When I personally experienced softening, my whole world changed. I realized I didn’t have to make things happen by myself. Instead, I could stay open and allow good things to flow into my life, and in the workplace. I could lead my teams in a way that was much collaborative and effective. I learned that by setting strong intentions, I could more easily manifest those things my heart truly wanted. By softening I attracted people to me, and it was easier for me to build relationships of trust at work and in life. I was able to tap into my empathy and compassion for others and thus was able to put myself in other’s shoes which strengthened those relationships.
Our strength is in our softness
Overall I became more of myself and more authentic, instead of a person hiding behind a mask of hardness and strength.
Why It’s Time to Lose the Armor
The thing that people are exposed to as vulnerable (they think it’s weakness) at work is the result of keeping employees up at night. So as an act of self-preservation, many employees try to protect themselves from risks and emotional challenges, they take on “workplace armor.”
And do you know what that looks like?
It’s being a perfectionist and not letting yourself nor anyone in your team make mistakes.
You think it’s better to keep ideas to yourself because you don’t know how other people will react or what they will think because you are afraid to fail. You won’t take risks because you think it won’t pay off.

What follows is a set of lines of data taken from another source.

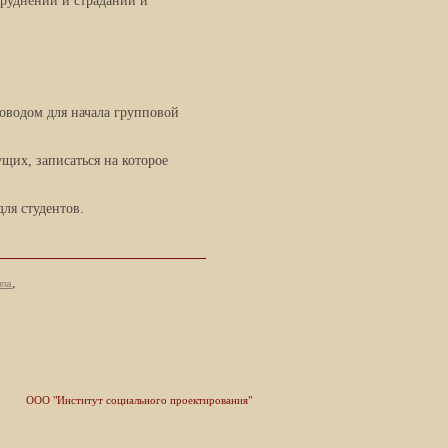
труднений и страданий и
поводом для начала групповой
щих, записаться на которое
для студентов.
,
ппа
ООО "Институт социального проектирования"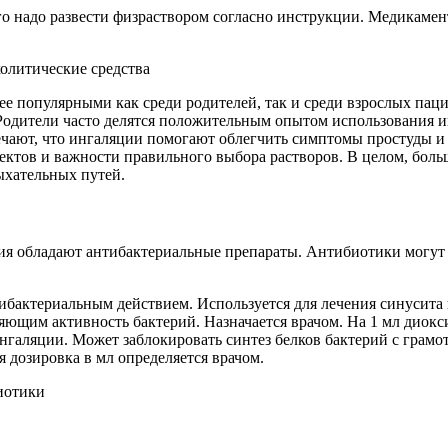
го надо развести физраствором согласно инструкции. Медикаме
лее популярными как среди родителей, так и среди взрослых па
 Родители часто делятся положительным опытом использования и
мечают, что ингаляции помогают облегчить симптомы простуды и
тов и важности правильного выбора растворов. В целом, больш
ыхательных путей.
я обладают антибактериальные препараты. Антибиотики могут б
актериальным действием. Используется для лечения синусита и
ющим активность бактерий. Назначается врачом. На 1 мл диокси
нгаляции. Может заблокировать синтез белков бактерий с грамо
 дозировка в мл определяется врачом.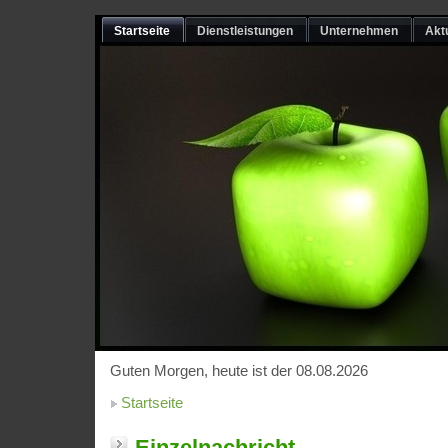
Startseite
Dienstleistungen
Unternehmen
Akt
Guten Morgen, heute ist der 08.08.2026
Startseite
Einzelnachricht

Also read: 5 Ways to Overcome Fear That You Create
It’s failing to show your whole potential, your whole and real you and accept all of it, sometimes even the messy self at work.
And while this “workplace armor” might “protect” you from feeling weak and vulnerable, it takes away your courage and authenticity – and admit it, that’s definitely not doing any good for yourself and for the team that you lead.
But if you want to innovate and push boundaries, try some new strategies and reach some level of success in your industry, you need a corporate culture that lets people know that it’s more than ok to fail, that you must celebrate your failures. If you want your team to reach their highest potential, they need the room and permission to share crazy and new ideas, to try new things, and fail. If you want to keep your best people in your team engaged, they must feel really valued and most importantly seen – and none of those exist without vulnerability.
It took me another 10 years to embody this more fully, and I think I am still finding ways to be soft and vulnerable even now. For some, this might be a life-long practice. Because of the values our society holds to be true, mainly individualism and achievement, we must constantly contend with the temptation to harden. But once you begin to see the fruits of your labor, softness will become a more natural part of you, a piece that was always there and never really left, waiting for you to rediscover it.